• [Problem requirements] Start at the top of the records below and copy them exactly to the end.

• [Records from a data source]

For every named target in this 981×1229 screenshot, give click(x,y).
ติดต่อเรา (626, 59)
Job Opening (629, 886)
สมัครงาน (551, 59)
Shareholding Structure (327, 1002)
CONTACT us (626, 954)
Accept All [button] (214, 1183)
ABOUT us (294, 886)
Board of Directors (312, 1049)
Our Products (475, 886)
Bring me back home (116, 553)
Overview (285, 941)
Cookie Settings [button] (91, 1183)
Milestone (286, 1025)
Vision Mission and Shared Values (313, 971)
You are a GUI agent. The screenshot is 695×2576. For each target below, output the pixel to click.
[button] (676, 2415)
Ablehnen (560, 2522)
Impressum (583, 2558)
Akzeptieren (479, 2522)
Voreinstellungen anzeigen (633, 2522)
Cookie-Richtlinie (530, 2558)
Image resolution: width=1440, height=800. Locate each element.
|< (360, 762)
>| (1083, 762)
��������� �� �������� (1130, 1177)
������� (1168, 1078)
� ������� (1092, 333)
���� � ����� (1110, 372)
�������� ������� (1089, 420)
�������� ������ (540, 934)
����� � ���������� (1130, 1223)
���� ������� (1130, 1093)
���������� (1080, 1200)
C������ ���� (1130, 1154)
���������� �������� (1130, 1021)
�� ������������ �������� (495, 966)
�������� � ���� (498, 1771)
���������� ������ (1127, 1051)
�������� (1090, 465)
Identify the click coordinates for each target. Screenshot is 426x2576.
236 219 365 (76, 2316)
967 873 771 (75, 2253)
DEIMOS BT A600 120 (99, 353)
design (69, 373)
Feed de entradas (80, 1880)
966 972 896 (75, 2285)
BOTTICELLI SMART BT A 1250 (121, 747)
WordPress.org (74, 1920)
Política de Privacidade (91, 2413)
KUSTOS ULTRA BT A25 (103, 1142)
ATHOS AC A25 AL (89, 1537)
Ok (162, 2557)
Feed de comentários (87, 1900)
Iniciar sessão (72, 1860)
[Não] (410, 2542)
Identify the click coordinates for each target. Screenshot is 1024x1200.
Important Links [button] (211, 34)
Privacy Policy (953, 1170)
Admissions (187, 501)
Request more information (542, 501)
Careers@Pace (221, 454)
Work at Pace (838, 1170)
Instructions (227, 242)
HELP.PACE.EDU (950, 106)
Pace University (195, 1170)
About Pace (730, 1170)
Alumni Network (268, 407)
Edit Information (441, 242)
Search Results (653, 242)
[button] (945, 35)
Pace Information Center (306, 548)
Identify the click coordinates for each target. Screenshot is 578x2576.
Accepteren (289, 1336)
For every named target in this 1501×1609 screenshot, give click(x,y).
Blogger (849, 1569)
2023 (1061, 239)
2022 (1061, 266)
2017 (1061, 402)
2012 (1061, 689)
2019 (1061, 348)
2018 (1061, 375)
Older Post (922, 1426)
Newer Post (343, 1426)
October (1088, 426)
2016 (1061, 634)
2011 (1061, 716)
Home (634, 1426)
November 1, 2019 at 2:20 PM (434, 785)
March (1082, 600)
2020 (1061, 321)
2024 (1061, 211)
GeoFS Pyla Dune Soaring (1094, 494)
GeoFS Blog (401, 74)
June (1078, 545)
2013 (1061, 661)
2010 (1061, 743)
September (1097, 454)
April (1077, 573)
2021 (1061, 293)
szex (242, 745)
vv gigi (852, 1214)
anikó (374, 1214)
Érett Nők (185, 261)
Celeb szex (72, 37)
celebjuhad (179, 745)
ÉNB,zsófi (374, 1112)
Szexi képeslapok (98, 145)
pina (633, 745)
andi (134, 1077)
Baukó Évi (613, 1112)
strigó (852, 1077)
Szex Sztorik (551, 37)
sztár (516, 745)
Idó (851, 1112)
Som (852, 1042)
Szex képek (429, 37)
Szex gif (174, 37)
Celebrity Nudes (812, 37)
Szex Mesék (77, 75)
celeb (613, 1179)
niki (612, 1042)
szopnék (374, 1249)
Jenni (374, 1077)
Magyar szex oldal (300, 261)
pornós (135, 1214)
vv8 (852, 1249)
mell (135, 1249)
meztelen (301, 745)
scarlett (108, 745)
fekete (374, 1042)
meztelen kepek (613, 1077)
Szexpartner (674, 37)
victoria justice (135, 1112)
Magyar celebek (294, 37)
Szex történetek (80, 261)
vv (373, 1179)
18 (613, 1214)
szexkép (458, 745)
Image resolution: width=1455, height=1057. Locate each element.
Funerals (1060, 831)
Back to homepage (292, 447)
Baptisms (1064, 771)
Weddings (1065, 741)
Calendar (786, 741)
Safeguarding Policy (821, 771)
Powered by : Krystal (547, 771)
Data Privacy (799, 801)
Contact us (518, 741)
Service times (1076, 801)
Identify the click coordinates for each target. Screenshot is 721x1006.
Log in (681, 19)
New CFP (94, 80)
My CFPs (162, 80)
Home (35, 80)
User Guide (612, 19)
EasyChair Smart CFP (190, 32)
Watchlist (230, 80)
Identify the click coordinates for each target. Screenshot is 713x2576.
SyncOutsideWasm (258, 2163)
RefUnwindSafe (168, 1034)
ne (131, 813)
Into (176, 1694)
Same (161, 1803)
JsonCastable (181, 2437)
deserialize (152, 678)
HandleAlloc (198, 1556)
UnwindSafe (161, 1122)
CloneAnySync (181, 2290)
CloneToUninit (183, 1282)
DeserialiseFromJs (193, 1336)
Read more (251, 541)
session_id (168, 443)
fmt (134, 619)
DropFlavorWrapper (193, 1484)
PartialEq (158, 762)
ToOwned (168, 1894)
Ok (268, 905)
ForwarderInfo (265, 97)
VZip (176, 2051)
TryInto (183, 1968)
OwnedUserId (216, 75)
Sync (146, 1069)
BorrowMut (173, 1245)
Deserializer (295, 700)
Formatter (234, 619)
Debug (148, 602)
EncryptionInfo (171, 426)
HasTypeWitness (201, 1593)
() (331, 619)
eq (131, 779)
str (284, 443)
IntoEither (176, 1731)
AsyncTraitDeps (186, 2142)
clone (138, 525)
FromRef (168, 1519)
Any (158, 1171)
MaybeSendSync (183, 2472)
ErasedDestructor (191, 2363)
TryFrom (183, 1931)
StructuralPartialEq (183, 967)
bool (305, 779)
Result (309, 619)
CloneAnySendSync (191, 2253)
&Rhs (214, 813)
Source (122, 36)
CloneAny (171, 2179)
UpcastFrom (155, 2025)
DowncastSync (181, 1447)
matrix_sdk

• [Response to this task]
For every named target in this 981×1229 screenshot, give click(x,y).
ติดต่อเรา (626, 59)
Job Opening (629, 886)
สมัครงาน (551, 59)
Shareholding Structure (327, 1002)
CONTACT us (626, 954)
Accept All [button] (214, 1183)
ABOUT us (294, 886)
Board of Directors (312, 1049)
Our Products (475, 886)
Bring me back home (116, 553)
Overview (285, 941)
Cookie Settings [button] (91, 1183)
Milestone (286, 1025)
Vision Mission and Shared Values (313, 971)
You are a GUI agent. The screenshot is 695×2576. For each target below, output the pixel to click.
[button] (676, 2415)
Ablehnen (560, 2522)
Impressum (583, 2558)
Akzeptieren (479, 2522)
Voreinstellungen anzeigen (633, 2522)
Cookie-Richtlinie (530, 2558)
Image resolution: width=1440, height=800. Locate each element.
|< (360, 762)
>| (1083, 762)
��������� �� �������� (1130, 1177)
������� (1168, 1078)
� ������� (1092, 333)
���� � ����� (1110, 372)
�������� ������� (1089, 420)
�������� ������ (540, 934)
����� � ���������� (1130, 1223)
���� ������� (1130, 1093)
���������� (1080, 1200)
C������ ���� (1130, 1154)
���������� �������� (1130, 1021)
�� ������������ �������� (495, 966)
�������� � ���� (498, 1771)
���������� ������ (1127, 1051)
�������� (1090, 465)
Identify the click coordinates for each target. Screenshot is 426x2576.
236 219 365 (76, 2316)
967 873 771 (75, 2253)
DEIMOS BT A600 120 (99, 353)
design (69, 373)
Feed de entradas (80, 1880)
966 972 896 (75, 2285)
BOTTICELLI SMART BT A 1250 (121, 747)
WordPress.org (74, 1920)
Política de Privacidade (91, 2413)
KUSTOS ULTRA BT A25 (103, 1142)
ATHOS AC A25 AL (89, 1537)
Ok (162, 2557)
Feed de comentários (87, 1900)
Iniciar sessão (72, 1860)
[Não] (410, 2542)
Identify the click coordinates for each target. Screenshot is 1024x1200.
Important Links [button] (211, 34)
Privacy Policy (953, 1170)
Admissions (187, 501)
Request more information (542, 501)
Careers@Pace (221, 454)
Work at Pace (838, 1170)
Instructions (227, 242)
HELP.PACE.EDU (950, 106)
Pace University (195, 1170)
About Pace (730, 1170)
Alumni Network (268, 407)
Edit Information (441, 242)
Search Results (653, 242)
[button] (945, 35)
Pace Information Center (306, 548)
Identify the click coordinates for each target. Screenshot is 578x2576.
Accepteren (289, 1336)
For every named target in this 1501×1609 screenshot, give click(x,y).
Blogger (849, 1569)
2023 (1061, 239)
2022 (1061, 266)
2017 (1061, 402)
2012 (1061, 689)
2019 (1061, 348)
2018 (1061, 375)
Older Post (922, 1426)
Newer Post (343, 1426)
October (1088, 426)
2016 (1061, 634)
2011 (1061, 716)
Home (634, 1426)
November 1, 2019 at 2:20 PM (434, 785)
March (1082, 600)
2020 (1061, 321)
2024 (1061, 211)
GeoFS Pyla Dune Soaring (1094, 494)
GeoFS Blog (401, 74)
June (1078, 545)
2013 (1061, 661)
2010 (1061, 743)
September (1097, 454)
April (1077, 573)
2021 (1061, 293)
szex (242, 745)
vv gigi (852, 1214)
anikó (374, 1214)
Érett Nők (185, 261)
Celeb szex (72, 37)
celebjuhad (179, 745)
ÉNB,zsófi (374, 1112)
Szexi képeslapok (98, 145)
pina (633, 745)
andi (134, 1077)
Baukó Évi (613, 1112)
strigó (852, 1077)
Szex Sztorik (551, 37)
sztár (516, 745)
Idó (851, 1112)
Som (852, 1042)
Szex képek (429, 37)
Szex gif (174, 37)
Celebrity Nudes (812, 37)
Szex Mesék (77, 75)
celeb (613, 1179)
niki (612, 1042)
szopnék (374, 1249)
Jenni (374, 1077)
Magyar szex oldal (300, 261)
pornós (135, 1214)
vv8 (852, 1249)
mell (135, 1249)
meztelen (301, 745)
scarlett (108, 745)
fekete (374, 1042)
meztelen kepek (613, 1077)
Szexpartner (674, 37)
victoria justice (135, 1112)
Magyar celebek (294, 37)
Szex történetek (80, 261)
vv (373, 1179)
18 (613, 1214)
szexkép (458, 745)
Image resolution: width=1455, height=1057. Locate each element.
Funerals (1060, 831)
Back to homepage (292, 447)
Baptisms (1064, 771)
Weddings (1065, 741)
Calendar (786, 741)
Safeguarding Policy (821, 771)
Powered by : Krystal (547, 771)
Data Privacy (799, 801)
Contact us (518, 741)
Service times (1076, 801)
Identify the click coordinates for each target. Screenshot is 721x1006.
Log in (681, 19)
New CFP (94, 80)
My CFPs (162, 80)
Home (35, 80)
User Guide (612, 19)
EasyChair Smart CFP (190, 32)
Watchlist (230, 80)
Identify the click coordinates for each target. Screenshot is 713x2576.
SyncOutsideWasm (258, 2163)
RefUnwindSafe (168, 1034)
ne (131, 813)
Into (176, 1694)
Same (161, 1803)
JsonCastable (181, 2437)
deserialize (152, 678)
HandleAlloc (198, 1556)
UnwindSafe (161, 1122)
CloneAnySync (181, 2290)
CloneToUninit (183, 1282)
DeserialiseFromJs (193, 1336)
Read more (251, 541)
session_id (168, 443)
fmt (134, 619)
DropFlavorWrapper (193, 1484)
PartialEq (158, 762)
ToOwned (168, 1894)
Ok (268, 905)
ForwarderInfo (265, 97)
VZip (176, 2051)
TryInto (183, 1968)
OwnedUserId (216, 75)
Sync (146, 1069)
BorrowMut (173, 1245)
Deserializer (295, 700)
Formatter (234, 619)
Debug (148, 602)
EncryptionInfo (171, 426)
HasTypeWitness (201, 1593)
() (331, 619)
eq (131, 779)
str (284, 443)
IntoEither (176, 1731)
AsyncTraitDeps (186, 2142)
clone (138, 525)
FromRef (168, 1519)
Any (158, 1171)
MaybeSendSync (183, 2472)
ErasedDestructor (191, 2363)
TryFrom (183, 1931)
StructuralPartialEq (183, 967)
bool (305, 779)
Result (309, 619)
CloneAnySendSync (191, 2253)
&Rhs (214, 813)
Source (122, 36)
CloneAny (171, 2179)
UpcastFrom (155, 2025)
DowncastSync (181, 1447)
matrix_sdk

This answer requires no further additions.